Required action: A complete answer lists every line of the entries below where the string "pers" appears.

Records shown:
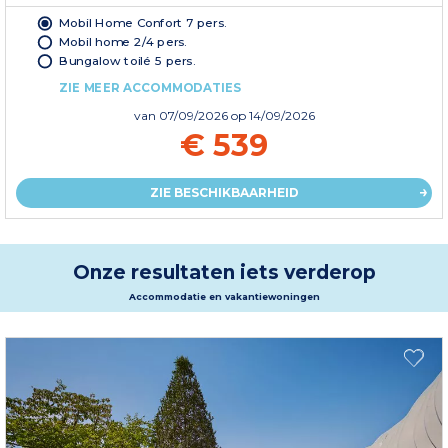
Mobil Home Confort 7 pers.
Mobil home 2/4 pers.
Bungalow toilé 5 pers.
ZIE MEER ACCOMMODATIES
van
07/09/2026
op 14/09/2026
€ 539
ZIE BESCHIKBAARHEID
Onze resultaten iets verderop
Accommodatie en vakantiewoningen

Written answer:
Mobil Home Confort 7 pers.
Mobil home 2/4 pers.
Bungalow toilé 5 pers.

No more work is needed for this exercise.